Its been a busy week with work and photography.  A lot of people I promised shoots to are wanting them done! LOL  The more experience I get the better, but I am so totally wiped!  I had a great shoot with teenage kids last week.  It was really neat to have grown kids at a shoot and it was a totally different  and unique experience.  Unfortunately I am unable to post any of the pictures because their mother decided to be childish.  I wont go any further but it is truly sad to see this mother berate the children's father and step mother (my friend) publicly on Facebook where the children could see.   I was actually fuming and had to talk myself out of engaging her because I knew it was classier to take the high road and I obviously wasn't dealing with a rational person anyhow.  Shame on her.  Love photographing this couple however because they love to get into the shoot and make my job 100 times easier.  Plus they are so very photogenic!

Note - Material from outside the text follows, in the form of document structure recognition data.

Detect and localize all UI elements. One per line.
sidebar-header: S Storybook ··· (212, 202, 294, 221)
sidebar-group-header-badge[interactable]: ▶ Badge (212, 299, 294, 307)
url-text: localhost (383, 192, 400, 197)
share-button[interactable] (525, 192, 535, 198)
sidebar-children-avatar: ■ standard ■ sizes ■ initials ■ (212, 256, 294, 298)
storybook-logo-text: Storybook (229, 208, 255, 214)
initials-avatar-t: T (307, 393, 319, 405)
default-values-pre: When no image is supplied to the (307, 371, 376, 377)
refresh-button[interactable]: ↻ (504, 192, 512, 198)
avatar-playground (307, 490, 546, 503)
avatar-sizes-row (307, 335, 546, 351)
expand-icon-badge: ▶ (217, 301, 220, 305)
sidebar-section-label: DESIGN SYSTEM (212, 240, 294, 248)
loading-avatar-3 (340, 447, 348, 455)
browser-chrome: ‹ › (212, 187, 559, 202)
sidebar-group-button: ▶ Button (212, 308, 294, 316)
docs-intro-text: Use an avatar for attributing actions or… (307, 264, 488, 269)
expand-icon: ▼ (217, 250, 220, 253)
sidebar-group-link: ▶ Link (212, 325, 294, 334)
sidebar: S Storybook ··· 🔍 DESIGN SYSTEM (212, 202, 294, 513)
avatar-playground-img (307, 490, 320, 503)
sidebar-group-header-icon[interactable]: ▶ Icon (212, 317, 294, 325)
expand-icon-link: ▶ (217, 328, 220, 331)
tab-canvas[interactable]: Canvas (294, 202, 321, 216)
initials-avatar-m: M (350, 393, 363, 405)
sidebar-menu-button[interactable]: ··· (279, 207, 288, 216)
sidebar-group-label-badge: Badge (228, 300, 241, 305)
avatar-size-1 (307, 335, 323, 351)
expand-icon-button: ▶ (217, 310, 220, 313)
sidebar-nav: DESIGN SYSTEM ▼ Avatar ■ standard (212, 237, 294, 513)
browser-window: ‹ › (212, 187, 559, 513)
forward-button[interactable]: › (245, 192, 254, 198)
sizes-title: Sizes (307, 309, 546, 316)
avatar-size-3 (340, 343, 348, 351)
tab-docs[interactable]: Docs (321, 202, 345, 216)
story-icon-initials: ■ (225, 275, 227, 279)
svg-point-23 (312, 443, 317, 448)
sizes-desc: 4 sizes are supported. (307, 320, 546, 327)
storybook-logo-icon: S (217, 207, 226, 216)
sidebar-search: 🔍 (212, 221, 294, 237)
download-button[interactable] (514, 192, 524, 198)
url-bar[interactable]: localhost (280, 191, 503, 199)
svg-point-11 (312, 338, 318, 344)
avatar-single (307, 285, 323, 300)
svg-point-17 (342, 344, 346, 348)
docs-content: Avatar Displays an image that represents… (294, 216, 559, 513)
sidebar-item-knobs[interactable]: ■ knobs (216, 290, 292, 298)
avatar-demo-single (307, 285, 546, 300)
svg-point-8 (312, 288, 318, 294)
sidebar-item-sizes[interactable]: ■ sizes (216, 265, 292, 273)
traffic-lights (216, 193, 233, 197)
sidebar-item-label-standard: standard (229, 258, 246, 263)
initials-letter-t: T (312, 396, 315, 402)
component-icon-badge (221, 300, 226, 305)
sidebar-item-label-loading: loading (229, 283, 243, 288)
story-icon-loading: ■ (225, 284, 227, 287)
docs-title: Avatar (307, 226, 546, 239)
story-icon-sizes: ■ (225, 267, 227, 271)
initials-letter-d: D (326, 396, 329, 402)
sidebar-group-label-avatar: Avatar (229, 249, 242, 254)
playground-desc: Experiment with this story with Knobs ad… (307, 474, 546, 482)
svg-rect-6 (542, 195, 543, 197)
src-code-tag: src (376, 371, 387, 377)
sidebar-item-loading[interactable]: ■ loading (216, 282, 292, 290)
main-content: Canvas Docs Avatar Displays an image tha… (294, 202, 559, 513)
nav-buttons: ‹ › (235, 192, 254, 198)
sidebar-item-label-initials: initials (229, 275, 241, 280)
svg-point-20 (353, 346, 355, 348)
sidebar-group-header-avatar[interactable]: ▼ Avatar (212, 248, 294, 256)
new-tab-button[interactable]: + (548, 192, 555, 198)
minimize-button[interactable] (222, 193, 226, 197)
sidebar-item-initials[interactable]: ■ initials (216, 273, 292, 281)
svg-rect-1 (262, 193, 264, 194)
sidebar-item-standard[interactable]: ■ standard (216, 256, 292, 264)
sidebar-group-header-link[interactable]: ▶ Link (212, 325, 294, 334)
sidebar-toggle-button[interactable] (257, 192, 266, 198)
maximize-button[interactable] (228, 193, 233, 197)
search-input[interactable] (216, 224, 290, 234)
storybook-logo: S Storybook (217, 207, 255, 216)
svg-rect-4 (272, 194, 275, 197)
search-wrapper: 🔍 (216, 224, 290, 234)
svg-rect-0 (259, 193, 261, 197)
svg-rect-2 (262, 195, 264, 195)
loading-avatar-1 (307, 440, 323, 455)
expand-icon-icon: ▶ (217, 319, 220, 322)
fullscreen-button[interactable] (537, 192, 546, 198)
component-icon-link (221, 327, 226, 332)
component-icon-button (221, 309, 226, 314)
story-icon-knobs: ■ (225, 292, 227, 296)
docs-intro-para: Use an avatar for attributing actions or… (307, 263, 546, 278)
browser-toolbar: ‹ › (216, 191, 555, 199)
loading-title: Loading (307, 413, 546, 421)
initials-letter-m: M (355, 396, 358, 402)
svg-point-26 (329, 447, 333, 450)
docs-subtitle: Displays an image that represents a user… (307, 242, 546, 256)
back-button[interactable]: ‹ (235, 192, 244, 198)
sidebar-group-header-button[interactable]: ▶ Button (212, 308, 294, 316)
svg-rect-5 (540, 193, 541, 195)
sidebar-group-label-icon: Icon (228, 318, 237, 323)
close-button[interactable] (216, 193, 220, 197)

It's been a tough few weeks for Mom.  I think it's been said that she is sick, but if not, then there it is in black and white.  I've said it.  Mom is sick.  That's about all I can get out. Baby steps.  Trust me, I want to scream it out on a flipping megaphone, but I have to have respect for my family as well.  I think any of you who know me, or her, probably know and eventually I will be able to lay it all out there, but for now, this is as much as I can do.  She seems to be declining and I am not sure what is going on.  Dad looks like he's got a 250 pound weight on his shoulders.  My go to guy, crumbling around us.  There are some glimmers of happiness in there though.  Mom's dear friend, has been doing so much to help.  She loves to take her for a few hours and loves to do for her.  She's always doing!  And you know what?  When I go to pick Mom up, Mom's happy and D's happy too!  It's like she adores every last second she has with Mom.  It's such a blessing because time with Mom can really do a number on your psyche.  I say this only because Mom's communication skills have diminished quite a bit.  Yet D loves her time with her.  I'll never foget all she's done to help.  I'll never forget what a true friend she's been to Mom, even though I know it must hurt her inside to see her like this.

We did have an awesome Monday though swimming in Ana's pool and catching up with an old friend.  One of my good buddies from college passed away in 1998 at the age of 24.  He left behind a brother who has Cerebal Palsey.  I havent seen him in 14 years and low and behold Ana's mother was one of his TA's.  She started talking about him one night during one of our wine nights and I knew the minute she said his first name, it was him.  She nearly fell off the chair when I stated his last name.  Needless to say I was blown away with how far he has come and how great he looks.  I truly can't believe how hard he must have worked to get where he is today.  Living in his own apartment and holding his own job.  He was even taking steps without his crutches!  God bless him.  I know his big brother is so proud of him!  This was technically the first time Mr. Cam has been in a pool aside from Billy and I holding him in the one in Naples.  I had thrown a floatie shirt on him because I was nervous with him being around the pool.  Needless to say, within minutes the kid had gone running and jumping in and was giggling hysterical over the fact that he was swimming.  I just shake my head.  He is TWO and has not one ounce of fear.  I will say that he was so good though.  All of the lovies were since they love to swim. 

Hoping to have another fun eveing to post about after tomorrow... well hello it's.... THE PATRIOTS OPENING PRE SEASON GAME and let me tell you... I am SOOOO READY for some FOOTBALL!  Very excited to be back in the football world again and see my boys play!